Concerning the allocation of secondary schools in Brighton and Hove, at this moment, I am waiting.

By the time this reaches you, the letter telling us the school my son has been allocated to will already have arrived but, for now, today is the day and I am waiting.

My son is at school waiting.

And though we know the outcome, all we can do is wait.

My 11-year-old son walked to school with his brother and me this morning (he's usually too grown up for that now).

His life is about to move on and he's uncertain of how it will feel. In his innocence, he believes that, having been asked to visit a number of schools (six actually), and to put three preferences, he will surely get one of the schools we wrote on the form.

I struggle to find a rational explanation for why this might not happen. It does not help him to know it is a trick of geography.

He believes people in charge can find better answers than that.

It is a fragile time. The move to secondary school is a huge, daunting, unknown.
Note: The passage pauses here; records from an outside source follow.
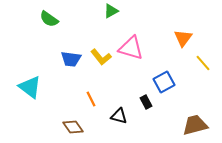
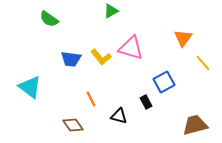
brown diamond: moved 2 px up
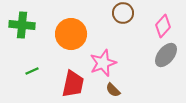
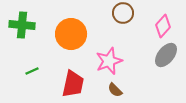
pink star: moved 6 px right, 2 px up
brown semicircle: moved 2 px right
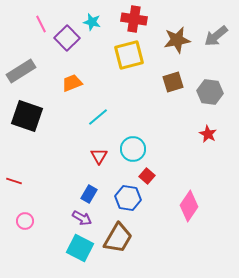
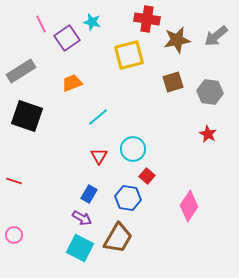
red cross: moved 13 px right
purple square: rotated 10 degrees clockwise
pink circle: moved 11 px left, 14 px down
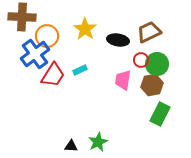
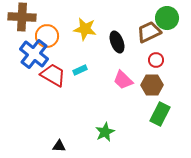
yellow star: rotated 25 degrees counterclockwise
black ellipse: moved 1 px left, 2 px down; rotated 60 degrees clockwise
blue cross: moved 1 px left; rotated 16 degrees counterclockwise
red circle: moved 15 px right
green circle: moved 10 px right, 46 px up
red trapezoid: rotated 92 degrees counterclockwise
pink trapezoid: rotated 55 degrees counterclockwise
brown hexagon: rotated 10 degrees clockwise
green star: moved 7 px right, 10 px up
black triangle: moved 12 px left
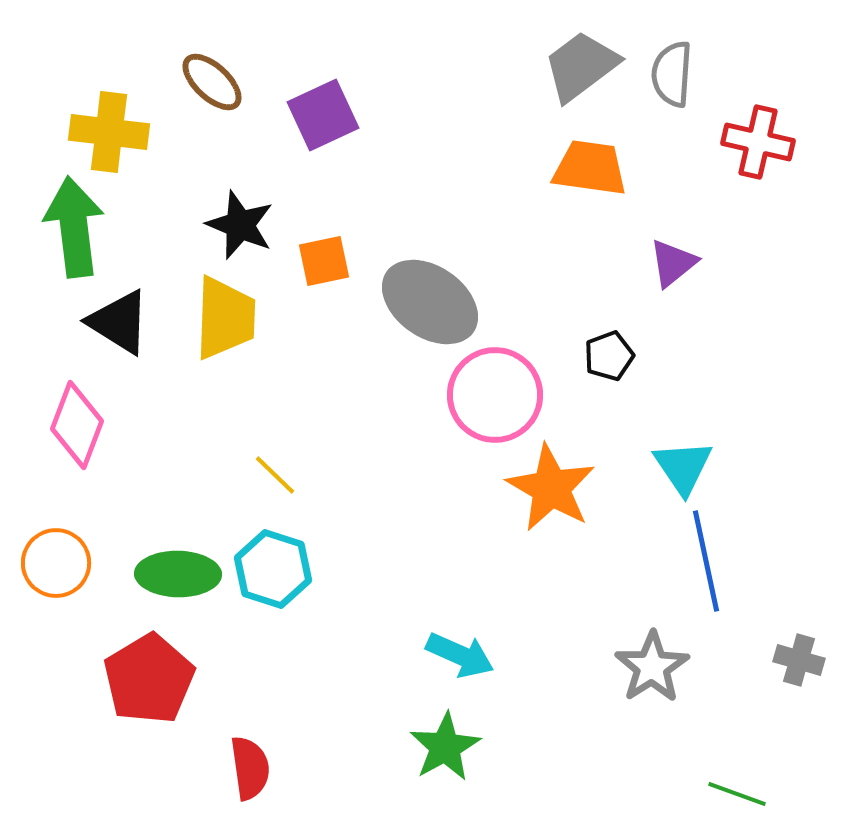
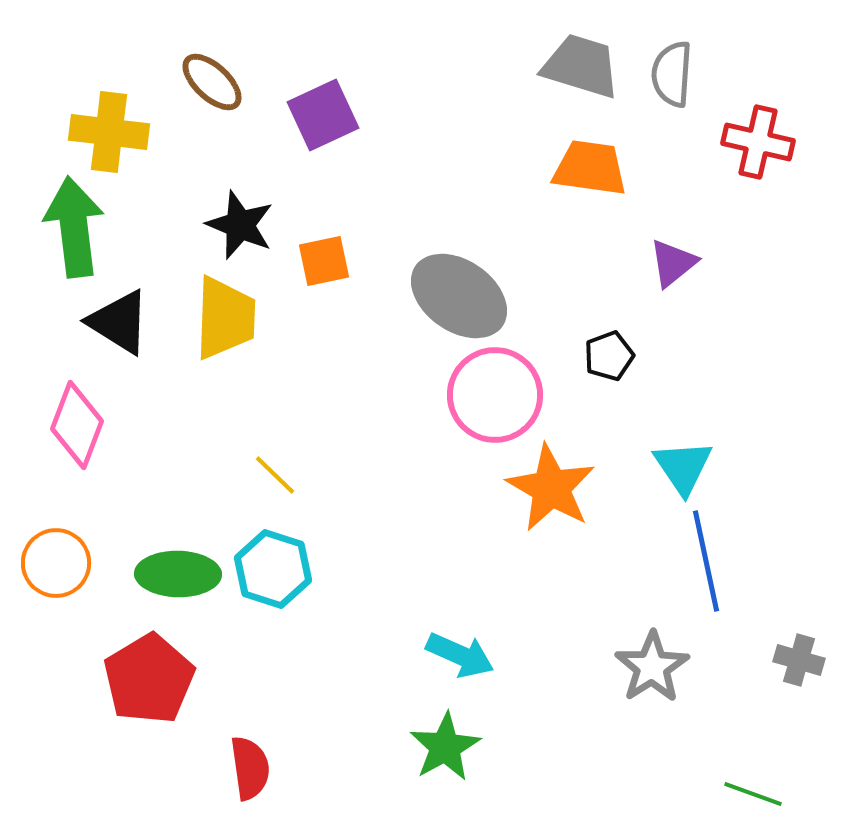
gray trapezoid: rotated 54 degrees clockwise
gray ellipse: moved 29 px right, 6 px up
green line: moved 16 px right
For both parents and children, the next few months should be a time of preparation - a chance to savour the last moments of primary school whilst gradually letting go and moving on.
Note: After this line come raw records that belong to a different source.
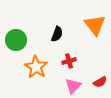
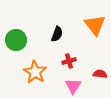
orange star: moved 1 px left, 5 px down
red semicircle: moved 8 px up; rotated 144 degrees counterclockwise
pink triangle: rotated 12 degrees counterclockwise
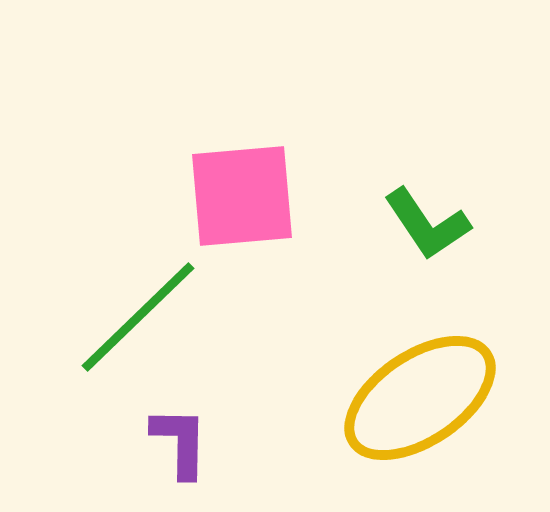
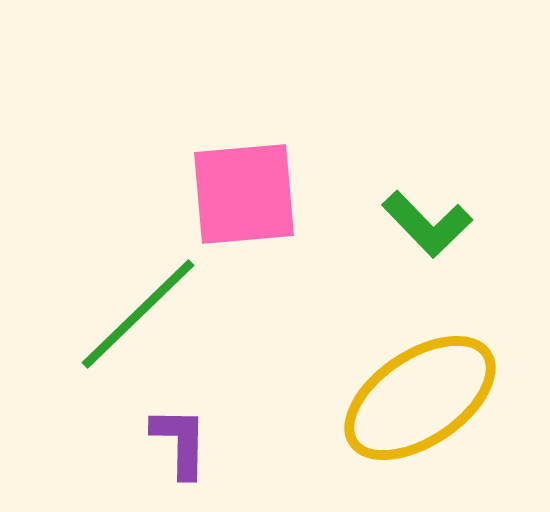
pink square: moved 2 px right, 2 px up
green L-shape: rotated 10 degrees counterclockwise
green line: moved 3 px up
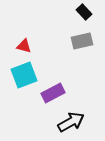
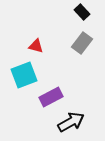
black rectangle: moved 2 px left
gray rectangle: moved 2 px down; rotated 40 degrees counterclockwise
red triangle: moved 12 px right
purple rectangle: moved 2 px left, 4 px down
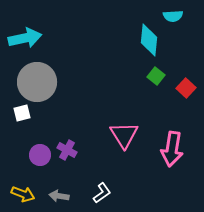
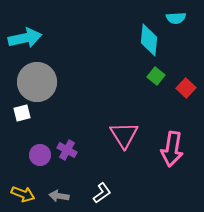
cyan semicircle: moved 3 px right, 2 px down
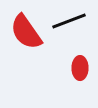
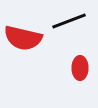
red semicircle: moved 3 px left, 6 px down; rotated 42 degrees counterclockwise
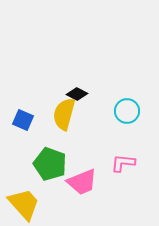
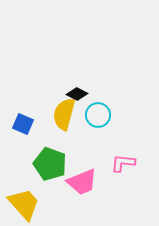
cyan circle: moved 29 px left, 4 px down
blue square: moved 4 px down
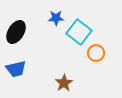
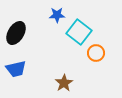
blue star: moved 1 px right, 3 px up
black ellipse: moved 1 px down
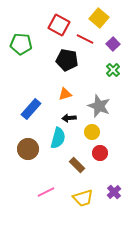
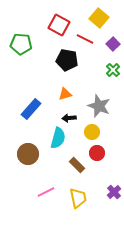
brown circle: moved 5 px down
red circle: moved 3 px left
yellow trapezoid: moved 5 px left; rotated 85 degrees counterclockwise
But for many families across the city, the next months will be spent stressfully working on appeals, followed by more anxious waiting.

At the end of the day, is it right my child's future might depend on how articulate we are, on how well we are able (or not) to win an argument?

The current process of secondary school allocation is clearly unfair. Something has to change so, for anyone out there with younger children, now is the time to speak up.